You can locate an element that loads after the initial page loads and then make Selenium wait until that element is found.

您可以找到在初始页面加载后加载的元素，然后让 Selenium 等待直到找到该元素。

WebDriverWait wait = new WebDriverWait(driver, 10);
WebElement element = wait.until(ExpectedConditions.visibilityOfElementLocated(By.id("ID")));

That wouldnt really be a selenium specific thing. You just want java to sleep for a bit after loading the page but before taking the screenshot.

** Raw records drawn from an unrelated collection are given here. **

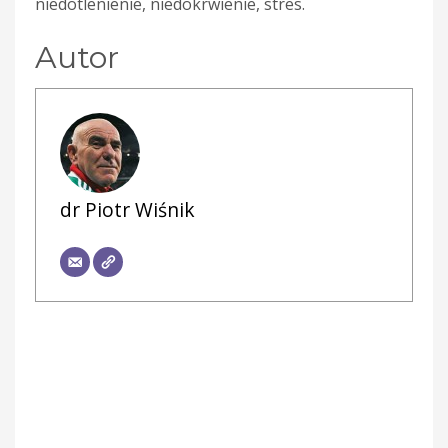
niedotlenienie, niedokrwienie, stres.
Autor
dr Piotr Wiśnik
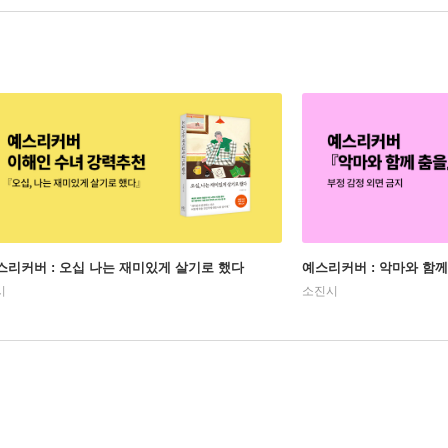
스리커버 : 오십 나는 재미있게 살기로 했다
예스리커버 : 악마와 함께
시
소진시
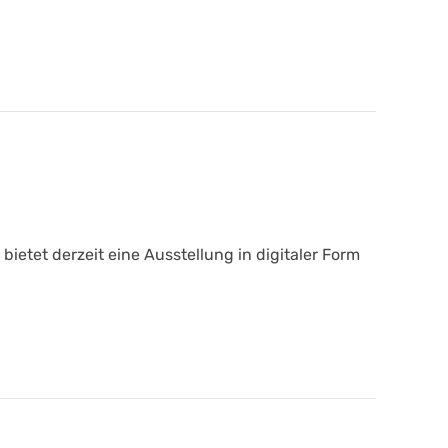
etet derzeit eine Ausstellung in digitaler Form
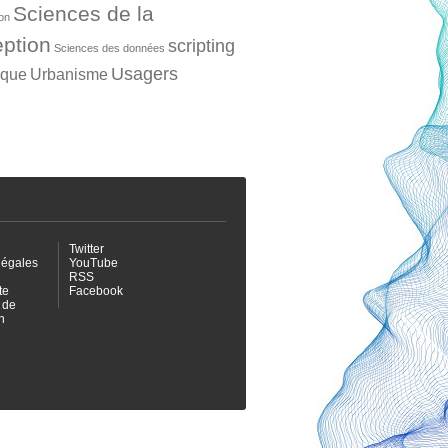
Sciences de la
ion
ption
scripting
Sciences des données
Usagers
ique
Urbanisme
Twitter
légales
YouTube
RSS
te
Facebook
 de
n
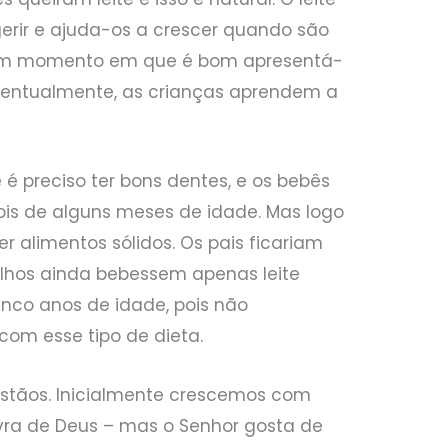
igerir e ajuda-os a crescer quando são
 um momento em que é bom apresentá-
 eventualmente, as crianças aprendem a
é preciso ter bons dentes, e os bebês
is de alguns meses de idade. Mas logo
 alimentos sólidos. Os pais ficariam
ilhos ainda bebessem apenas leite
nco anos de idade, pois não
m esse tipo de dieta.
istãos. Inicialmente crescemos com
avra de Deus – mas o Senhor gosta de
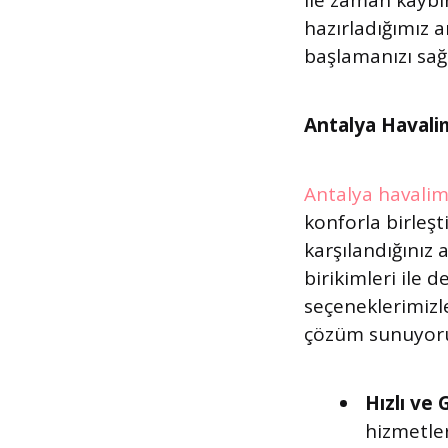
ile zaman kaybın
hazırladığımız ar
başlamanızı sağ
Antalya Havali
Antalya havalim
konforla birleşt
karşılandığınız 
birikimleri ile 
seçeneklerimizl
çözüm sunuyor
Hızlı ve
hizmetle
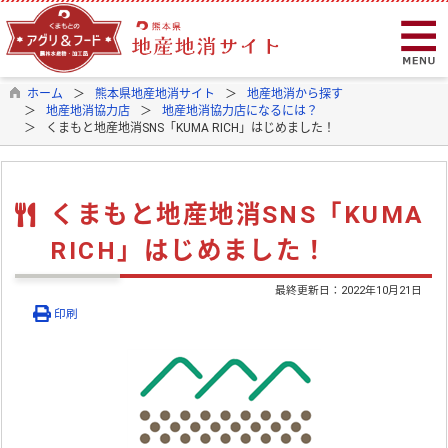
ホーム
熊本県地産地消サイト
地産地消から探す
地産地消協力店
地産地消協力店になるには？
くまもと地産地消SNS「KUMA RICH」はじめました！
くまもと地産地消SNS「KUMA
RICH」はじめました！
最終更新日：
2022年10月21日
印刷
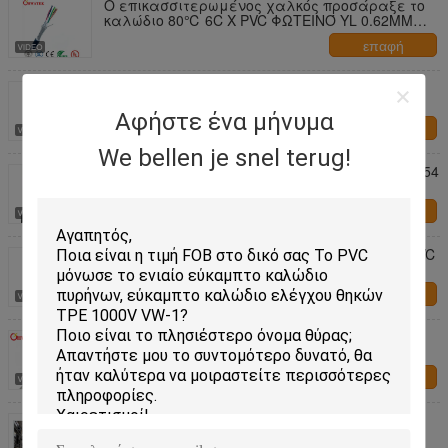
Ο επικασσιτερωμένος χαλκός προσάραξε το
καλώδιο 80℃ 6C Χ PVC ΦΩΤΕΙΝΌ YL 0.62MM
30V AWG 28
επαφή
UL 21089 10019852 5C Χ 10 καλώδιο -40~75℃
Sq.Mm 600V
Αφήστε ένα μήνυμα
επαφή
We bellen je snel terug!
MULTICORE ΚΑΛΏΔΙΟ 4CX26AWG PVC BK UL2854
CSA APRVED 80℃ 30V UNSHLD
επαφή
Multicore καλώδιο 5Px24AWG+8Cx24AWG+W PVC
UL2095 300V UNSHLD
επαφή
Εύκαμπτα καλώδια και καλώδια UL2461 3C
AWG20 με τον επικασσιτερωμένο ή γυμνό
αγωγό χαλκού
επαφή
FT2 θηκών PVC Multicore εύκαμπτο καλώδιο
φλογών 26AWG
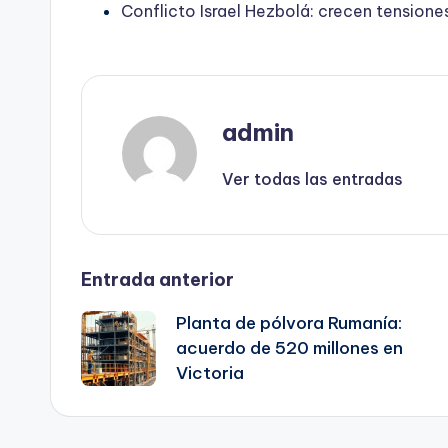
Conflicto Israel Hezbolá: crecen tensione
admin
Ver todas las entradas
Navegación
Entrada anterior
Planta de pólvora Rumanía:
de
acuerdo de 520 millones en
Victoria
entradas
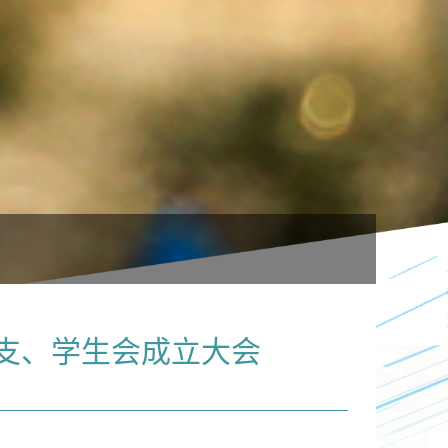
支、学生会成立大会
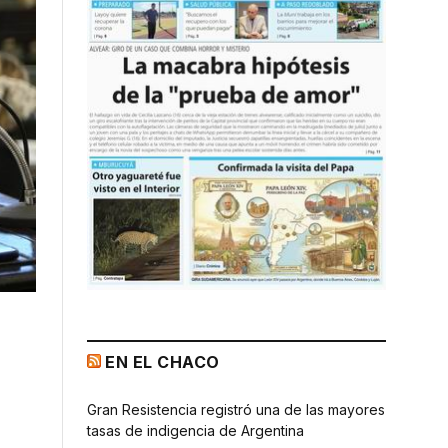
EN EL CHACO
Gran Resistencia registró una de las mayores
tasas de indigencia de Argentina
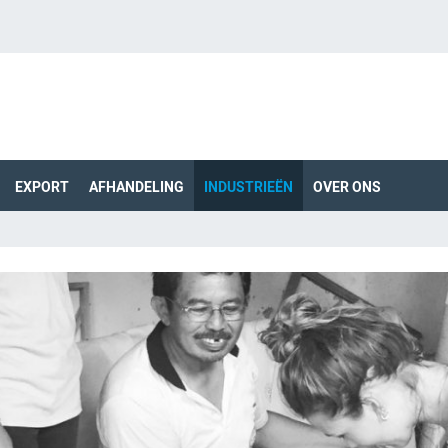
EXPORT
AFHANDELING
INDUSTRIEËN
OVER ONS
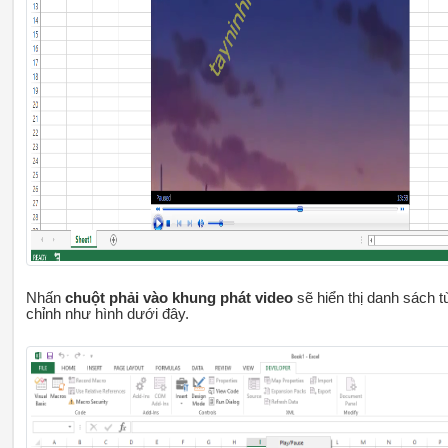
Nhấn
chuột phải vào khung phát video
sẽ hiển thị danh sách t
chỉnh như hình dưới đây.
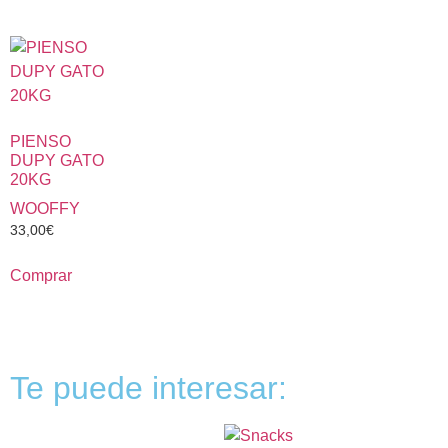
PIENSO
DUPY GATO
20KG
WOOFFY
33,00
€
Comprar
Te puede interesar:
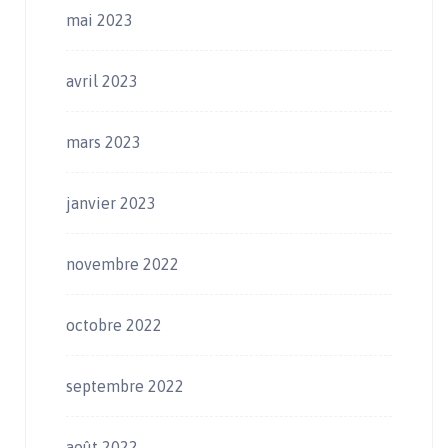
mai 2023
avril 2023
mars 2023
janvier 2023
novembre 2022
octobre 2022
septembre 2022
août 2022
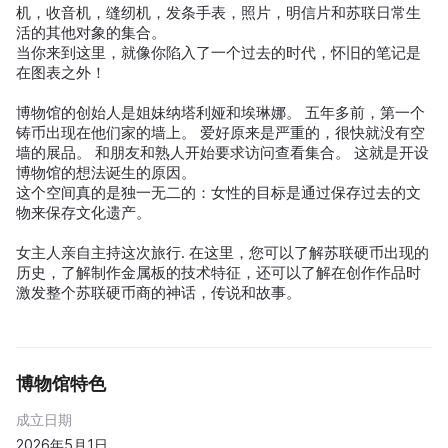
机，收音机，缝纫机，发条手表，照片，明信片和苏联日常生
活的其他对象的集合。
当你来到这里，就像你陷入了一个过去的时代，怀旧的笔记是
在图表之外！
博物馆的创始人是姐妹纳塔利娅和埃琳娜。 五年多前，第一个
铸币出现在他们家的墙上。 爱好原来是严重的，很快就没有空
墙的展品。 和朋友和熟人开始要求访问查看集合。 这就是开设
博物馆的想法诞生的原因。
这个空间真的是独一无二的：女性的目标是通过保存过去的文
物来保存文化遗产。
女主人亲自主持这次旅行. 在这里，您可以了解苏联硬币出现的
历史，了解制作金属板的技术特征，还可以了解在创作作品时
激发整个苏联硬币商的神话，传说和故事。
博物馆特色
成立日期
2026年5月1日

那不会真的是硒特定的东西。您只希望 java 在加载页面后但在截取屏幕截图之前休眠一会儿。

Thread.sleep(4000);

put that after your driver.get statement.

把它放在你的 driver.get 语句之后。

Just in case it will help somebody, you should always try to avoid implicit waits and especially Thread#sleepas much as you can. If you do Thread.sleep(10), your code will alwayswait for 10 seconds even in case your page is ready after 1 sec. So this can slow your tests substantially if you use this often.

以防万一它会对某人有所帮助，您应该始终尽量避免隐式等待，尤其是Thread#sleep尽可能多地。如果您这样做Thread.sleep(10)，即使您的页面在 1 秒后准备就绪，您的代码也将始终等待 10 秒。因此，如果您经常使用它，这会大大减慢您的测试速度。

Better way is to use ExplicitWaitswhich you means you will wait exactly as long as some action happens or some element gets rendered on the page. So in your case, I would use explicit wait to check whether is everything loaded and then take a screenshot.

更好的方法是使用ExplicitWaits，这意味着只要某些操作发生或某些元素在页面上呈现，您就会等待。因此，在您的情况下，我将使用显式等待来检查是否已加载所有内容，然后截取屏幕截图。

If you want to delay a certain number of seconds, rather than to respond as soon as possible, here is a function for pause similar to what selenium IDE offers:

如果你想延迟一定的秒数，而不是尽快响应，这里有一个类似于 selenium IDE 提供的暂停功能：

public void pause(Integer milliseconds){
    try {
        TimeUnit.MILLISECONDS.sleep(milliseconds);
    } catch (InterruptedException e) {
        e.printStackTrace();
    }
}

source

来源

const { By, until } = require('selenium-webdriver');


this.wait = async function (amount: number) {
      try {
        await this.driver.wait(
          until.elementLocated(By.css('[data-test-id="does-not-exist"]')),
          amount,
          'Looking for element'
        );
      } catch (e) {
        console.log('waiting')
      }

We look for a css identifier that isn't there for x amount of seconds. This is typescript btw. This would be a method on some relevant class, or a function by itself. Use it like this

我们寻找一个在 x 秒内不存在的 css 标识符。这是打字稿顺便说一句。这将是某个相关类上的一个方法，或者是一个函数本身。像这样使用它

  const button = await this.findByCSSSelector('[data-test-id="get-quote-button"]')
  const actions = this.driver.actions({ bridge: true }); 
  await actions.move({origin: button }).perform();

  // Small pause to observe animation is working correctly in all browsers
  await this.wait(700)

  const carat = await this.findByCSSSelector('[data-test-id="carat"]');

This waits for .7 of a second so that you can see that whatever animation is working in your functional tests.

这将等待 0.7 秒，以便您可以看到功能测试中正在运行的任何动画。

The most simple of all.

最简单的。

Just try this and forget rest! The equivalent of this code can be used in any language. I am writing this in python.

试试这个，忘记休息！此代码的等价物可用于任何语言。我正在用python写这个。

import time
time.sleep(2)

this will make the compiler go to sleep for 2 seconds.

这将使编译器进入睡眠状态 2 秒。